Story and Photos by Tony BonyataIt may have been a man of the church on stage at the intimate Northern Lights Theatre last Wednesday night, but, make no mistake, when the Reverend Al Green stepped into the spotlight it was the love of music, more than that of the Lord, that he was there to preach to the sold-out audience.
Back in the early '70s Al Green was an extremely successful entertainer who dominated both R&B and pop charts with his sensual brand of soul music. After recovering from an assault from a former girlfriend (where she severely burnt the singer by pouring hot grits over him in the shower) Green converted to Christianity and was ordained a pastor for the Full Gospel Tabernacle church in Memphis back in 1976 (where he still continues to preach) Although Green has recorded many gospel albums and has also been inducted into the Gospel Hall of Fame, his recent show in Milwaukee would instead focus primarily on his most famous secular music from his past. Which was, after all, what the majority of his fans were there to hear.
Wearing a crisp white suit, the happy and healthy looking 58-year old singer led his stage-sprawling 14-piece band (complete with horn section and background singers) through the lively opener "I Can't Stop," an energetic number steeped in funk from his 2003 album of the same name.

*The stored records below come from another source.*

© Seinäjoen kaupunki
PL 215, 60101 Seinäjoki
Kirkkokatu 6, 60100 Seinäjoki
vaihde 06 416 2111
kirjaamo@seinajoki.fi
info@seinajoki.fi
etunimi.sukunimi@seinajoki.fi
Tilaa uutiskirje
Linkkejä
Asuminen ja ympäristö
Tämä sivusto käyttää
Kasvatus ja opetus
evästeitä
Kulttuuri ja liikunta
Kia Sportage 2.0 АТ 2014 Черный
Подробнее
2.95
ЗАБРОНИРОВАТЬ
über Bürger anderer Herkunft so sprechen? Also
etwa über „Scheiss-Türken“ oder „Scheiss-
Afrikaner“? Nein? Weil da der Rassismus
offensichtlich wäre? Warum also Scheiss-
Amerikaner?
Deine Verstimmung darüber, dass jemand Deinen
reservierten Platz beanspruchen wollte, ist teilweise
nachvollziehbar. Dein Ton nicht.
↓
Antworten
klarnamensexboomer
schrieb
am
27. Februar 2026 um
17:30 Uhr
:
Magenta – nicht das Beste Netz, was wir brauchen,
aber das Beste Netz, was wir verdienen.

Despite touching on two religious numbers early in the set - the mighty "He's Coming Back" and the slow groove-turned-big, bluesy gospel of "Amazing Grace" - the tone of this ridiculously short hour-long performance was more a distilled, yet powerful showcase of his greatest hits from the peak of his career. The singer nailed hits such as the smooth "I'm Still In Love with You," the funked-up "Here I Am (Come and Take Me)," Let's Stay Together" and "Let's Get Married." But it was during his number "I'm Tired of Being Alone" that Green proved why the ladies (and there were plenty of them in attendance) still swoon over this soul singer-turned-clergyman. Not only did his voice sound as commanding as ever - delivering his signature sexually charged falsetto screams - but as the good Rev. danced, clapped and tempted the ladies with hugs and kisses while handing out roses to them, it was also evident that he still treasures the love of performing - especially for his female fans.

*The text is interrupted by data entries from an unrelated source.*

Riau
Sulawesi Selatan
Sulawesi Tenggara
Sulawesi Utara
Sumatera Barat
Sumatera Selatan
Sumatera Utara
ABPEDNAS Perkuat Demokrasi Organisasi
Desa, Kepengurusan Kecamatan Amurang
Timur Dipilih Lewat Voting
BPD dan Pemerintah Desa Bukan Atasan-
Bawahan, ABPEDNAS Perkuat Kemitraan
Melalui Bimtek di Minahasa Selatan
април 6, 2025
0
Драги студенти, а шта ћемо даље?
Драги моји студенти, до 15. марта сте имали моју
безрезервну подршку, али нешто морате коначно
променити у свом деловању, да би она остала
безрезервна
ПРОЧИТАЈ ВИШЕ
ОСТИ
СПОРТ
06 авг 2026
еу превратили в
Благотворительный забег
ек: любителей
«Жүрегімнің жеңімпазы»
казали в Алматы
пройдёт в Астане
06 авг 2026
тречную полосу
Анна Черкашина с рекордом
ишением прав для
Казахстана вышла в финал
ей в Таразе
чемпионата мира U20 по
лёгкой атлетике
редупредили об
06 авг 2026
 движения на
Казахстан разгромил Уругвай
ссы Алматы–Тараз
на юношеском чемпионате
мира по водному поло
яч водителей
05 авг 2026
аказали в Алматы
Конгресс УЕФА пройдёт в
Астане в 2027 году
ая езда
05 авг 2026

While the majority of the music performed was from a time when the singer was leading a decidedly more hedonistic lifestyle, he still managed to toss in a few short homilies in between numbers. "Dumping fifty cents, or a dollar, or five dollars into a machine isn't a sin," Green explained with arms extended towards the audience. "Sleeping with your neighbor's wife is a sin." Despite the sincerity of his words, there was no denying the devilish glimmer in his eye when he crooned to the receptive women in the front row.
Not only have his years of fronting his church left him with a commanding stage presence, but Green also proved to be the consummate bandleader as well - as he turned around and pulled in the band's reigns whenever they threatened to overpower his own vocal delivery. "Shhh, quiet down," he scolded his orchestra. "These people gotta hear something sexy and sensual from the preacher! I've come out here to have a good time!" Which was also exactly what his audience came for and got from this religious man, who at least for the moment, returned to a time when his love for the ladies was greater than his love for the Lord.